Today I’m delighted to feature Ruth Connolly, author of our recent book If you lived here, you’d be home by now, who tells us the story behind five of her favourite images from the project.
I approached these houses like any other, but when I went to take the picture, I heard a rustling noise and a horse came out from nowhere. It was the only half-finished house I’d seen that was being used in any way, except for one I saw that seemed to have been used by squatters. I really like this photograph for the presence of the horse, as it’s a nice interruption from the silence in most of the other photographs.
02 Broken Fence
I photographed this broken fence on a day where the lighting was very harsh, and when I got the film developed, I liked the fence but I wasn’t happy with the light. A couple of months later I returned to the fence again to take this photograph. As I wasn’t really keeping a record of places I’d been, it took me a while to find the fence but I was glad to have eventually found it, as I see it as a sort of metaphor for failure- the most basic function of a fence is simply to stay upright- and also a nod towards the trespassing I had been doing, going into backyards of of non-houses, with broken fences.

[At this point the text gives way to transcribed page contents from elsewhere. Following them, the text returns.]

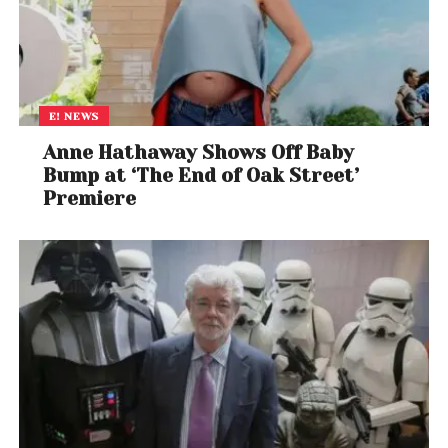
E! NEWS
Anne Hathaway Shows Off Baby
Bump at ‘The End of Oak Street’
Premiere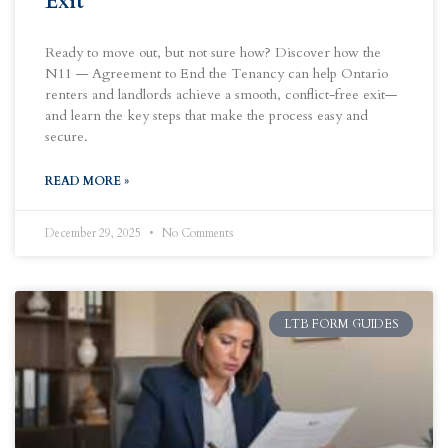
Exit
Ready to move out, but not sure how? Discover how the
N11 — Agreement to End the Tenancy can help Ontario
renters and landlords achieve a smooth, conflict-free exit—
and learn the key steps that make the process easy and
secure.
READ MORE »
December 29, 2025
No Comments
LTB FORM GUIDES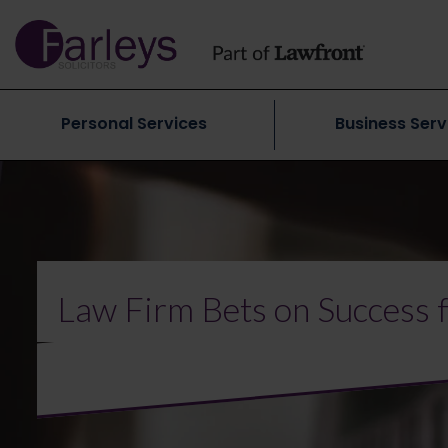
Personal Services
Business Serv
Law Firm Bets on Success 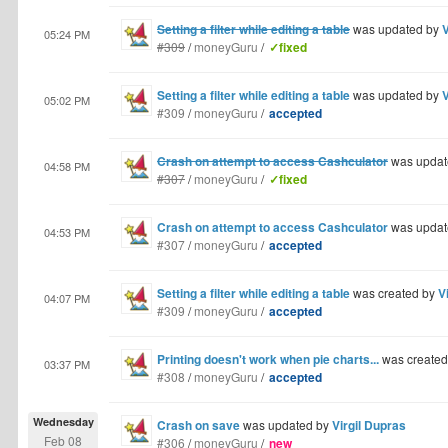
Setting a filter while editing a table
was updated by
V
05:24 PM
#309
/
moneyGuru
/
✓fixed
Setting a filter while editing a table
was updated by
V
05:02 PM
#309
/
moneyGuru
/
accepted
Crash on attempt to access Cashculator
was updat
04:58 PM
#307
/
moneyGuru
/
✓fixed
Crash on attempt to access Cashculator
was updat
04:53 PM
#307
/
moneyGuru
/
accepted
Setting a filter while editing a table
was created by
V
04:07 PM
#309
/
moneyGuru
/
accepted
Printing doesn't work when pie charts...
was create
03:37 PM
#308
/
moneyGuru
/
accepted
Wednesday
Crash on save
was updated by
Virgil Dupras
Feb 08
#306
/
moneyGuru
/
new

This was my favourite housing estate. The houses, though now in disrepair, had such potential. They faced onto the river, and there was a show house at the front that still looked good. It made me sad that such a beautiful place was never put to use. I returned a couple of years later, and I found that most of the houses had finally been moved into; the lawns were cut, they had been fixed up and repainted, and there were childrens’ toys and signs of life everywhere.
This is a house in the small town where I am also from in the West of Ireland. It had always bothered me, and it was the first estate I photographed. I photographed it, not for any real reason, but it was one of the photographs I first saw that gave me the idea to delve deeper into the subject.
This is one of my favourite photographs, because the lawns are taken care of, the little trees have been planted, and the walls are painted – everything looks as it would in the brochure. It’s not until you look closer, that you see the stickers left on the windows, the street lamp has no light, and other little signs of emptiness. I feel like this could be used as a backdrop for the film ‘Stepford Wives’ for its uncanniness.